[Pacemaker] Resource monitoring actions when a resource diesuncleanly

Michael Hittesdorf michael.hittesdorf at chicagotrading.com
Thu Jan 6 12:54:10 EST 2011


Your init script needs to be LSB compliant. See this link for details
http://www.clusterlabs.org/doc/en-US/Pacemaker/1.0/html/Pacemaker_Explai
ned/ap-lsb.html. Basically, in the case of stop, it always needs to
return 0.  You can change the squid init script or write an lsb
compliant wrapper init script that calls the squid init script.  Hope
this helps.

 

Mick

 

________________________________

From: Andrew Lacey [mailto:alacey at brynmawr.edu] 
Sent: Thursday, January 06, 2011 11:41 AM
To: pacemaker at oss.clusterlabs.org
Subject: [Pacemaker] Resource monitoring actions when a resource
diesuncleanly

 

Hi-

First off, I'm new to Pacemaker and there's a tremendous amount of
information to sift through, so my apologies if this has been answered
already.

I'm trying to set up a simple 2-node active/passive cluster that runs
squid (reverse proxy for web services) on a service IP address. I'm not
using STONITH because there's no shared data, so nothing horrible would
happen if squid somehow ends up running on both boxes. So, there are
just two resources, squid itself and the IP address, configured as a
resource group because they must be on the same machine.

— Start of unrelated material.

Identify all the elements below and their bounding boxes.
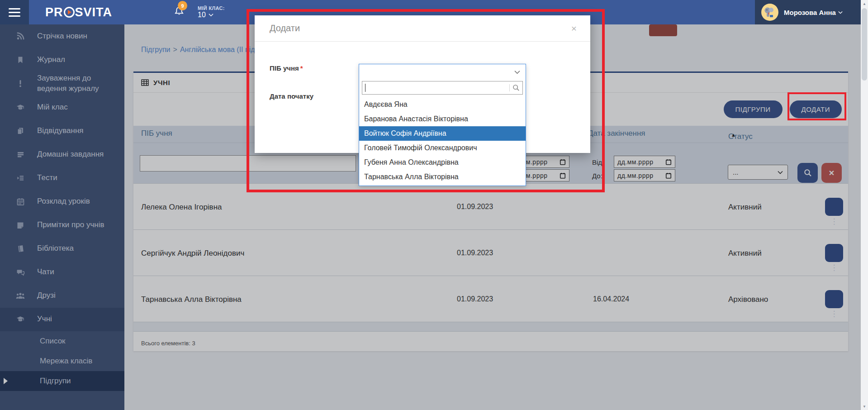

I've done some investigation on setting up resource monitoring for
squid. Ideally, if squid dies for any reason on the currently-active
node, I would like to fail both resources (squid and IP) over to the
other node. For resource monitoring, there is an on-fail action called
"standby", which is described as: "Move all resources away from the node
on which the resource failed." That sounded to me like what I want, so I
tested it. Unfortunately, I found that if squid dies uncleanly
(simulated by issuing a kill -9 to its process), Pacemaker gets into an
infinite loop of repeatedly trying to use the init script to "stop"
squid. The init script is returning some error value because, in its
words, "squid is dead but pid file exists". squid is never started on
the other node because Pacemaker is never satisfied that it has truly
stopped on the original node.

Since a typical unexpected software failure would be an unclean failure
(seg fault or whatever), this monitoring doesn't seem very useful if it
always gets stuck trying to "stop" the crashed service before taking any
further action. Is there a generally-accepted way around this? Should
the init script (LSB) be rewritten to respond differently to this
situation, or is there some way to get Pacemaker to respond differently?